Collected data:
=====

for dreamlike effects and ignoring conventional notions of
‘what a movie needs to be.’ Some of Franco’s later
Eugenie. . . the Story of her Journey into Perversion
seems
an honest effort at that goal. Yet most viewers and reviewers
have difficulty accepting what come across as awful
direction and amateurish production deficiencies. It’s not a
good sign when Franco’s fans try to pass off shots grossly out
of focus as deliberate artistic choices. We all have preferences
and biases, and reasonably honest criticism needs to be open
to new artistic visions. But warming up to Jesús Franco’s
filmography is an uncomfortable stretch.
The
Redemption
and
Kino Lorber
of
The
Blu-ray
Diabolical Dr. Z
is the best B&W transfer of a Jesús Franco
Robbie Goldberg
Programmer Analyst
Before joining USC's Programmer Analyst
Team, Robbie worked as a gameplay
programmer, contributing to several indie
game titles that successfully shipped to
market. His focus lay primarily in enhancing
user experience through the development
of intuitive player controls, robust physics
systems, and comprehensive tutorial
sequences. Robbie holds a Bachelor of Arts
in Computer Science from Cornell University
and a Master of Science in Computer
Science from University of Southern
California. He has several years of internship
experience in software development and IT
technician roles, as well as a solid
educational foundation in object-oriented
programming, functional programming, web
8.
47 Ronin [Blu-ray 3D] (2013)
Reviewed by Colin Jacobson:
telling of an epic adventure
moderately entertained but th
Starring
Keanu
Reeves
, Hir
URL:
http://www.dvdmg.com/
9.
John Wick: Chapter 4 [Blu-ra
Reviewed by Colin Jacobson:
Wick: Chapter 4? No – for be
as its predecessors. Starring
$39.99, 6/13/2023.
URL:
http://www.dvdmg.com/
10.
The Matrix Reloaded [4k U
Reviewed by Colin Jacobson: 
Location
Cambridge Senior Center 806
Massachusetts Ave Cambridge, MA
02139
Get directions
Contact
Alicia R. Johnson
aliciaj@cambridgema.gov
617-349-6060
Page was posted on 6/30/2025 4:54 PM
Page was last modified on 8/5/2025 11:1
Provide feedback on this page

=====

§ **Exercise goal**
Copy out the data exactly as it stands, leaving nothing out.

§ **Exercise output**
for dreamlike effects and ignoring conventional notions of
‘what a movie needs to be.’ Some of Franco’s later
Eugenie. . . the Story of her Journey into Perversion
seems
an honest effort at that goal. Yet most viewers and reviewers
have difficulty accepting what come across as awful
direction and amateurish production deficiencies. It’s not a
good sign when Franco’s fans try to pass off shots grossly out
of focus as deliberate artistic choices. We all have preferences
and biases, and reasonably honest criticism needs to be open
to new artistic visions. But warming up to Jesús Franco’s
filmography is an uncomfortable stretch.
The
Redemption
and
Kino Lorber
of
The
Blu-ray
Diabolical Dr. Z
is the best B&W transfer of a Jesús Franco
Robbie Goldberg
Programmer Analyst
Before joining USC's Programmer Analyst
Team, Robbie worked as a gameplay
programmer, contributing to several indie
game titles that successfully shipped to
market. His focus lay primarily in enhancing
user experience through the development
of intuitive player controls, robust physics
systems, and comprehensive tutorial
sequences. Robbie holds a Bachelor of Arts
in Computer Science from Cornell University
and a Master of Science in Computer
Science from University of Southern
California. He has several years of internship
experience in software development and IT
technician roles, as well as a solid
educational foundation in object-oriented
programming, functional programming, web
8.
47 Ronin [Blu-ray 3D] (2013)
Reviewed by Colin Jacobson:
telling of an epic adventure
moderately entertained but th
Starring
Keanu
Reeves
, Hir
URL:
http://www.dvdmg.com/
9.
John Wick: Chapter 4 [Blu-ra
Reviewed by Colin Jacobson:
Wick: Chapter 4? No – for be
as its predecessors. Starring
$39.99, 6/13/2023.
URL:
http://www.dvdmg.com/
10.
The Matrix Reloaded [4k U
Reviewed by Colin Jacobson: 
Location
Cambridge Senior Center 806
Massachusetts Ave Cambridge, MA
02139
Get directions
Contact
Alicia R. Johnson
aliciaj@cambridgema.gov
617-349-6060
Page was posted on 6/30/2025 4:54 PM
Page was last modified on 8/5/2025 11:1
Provide feedback on this page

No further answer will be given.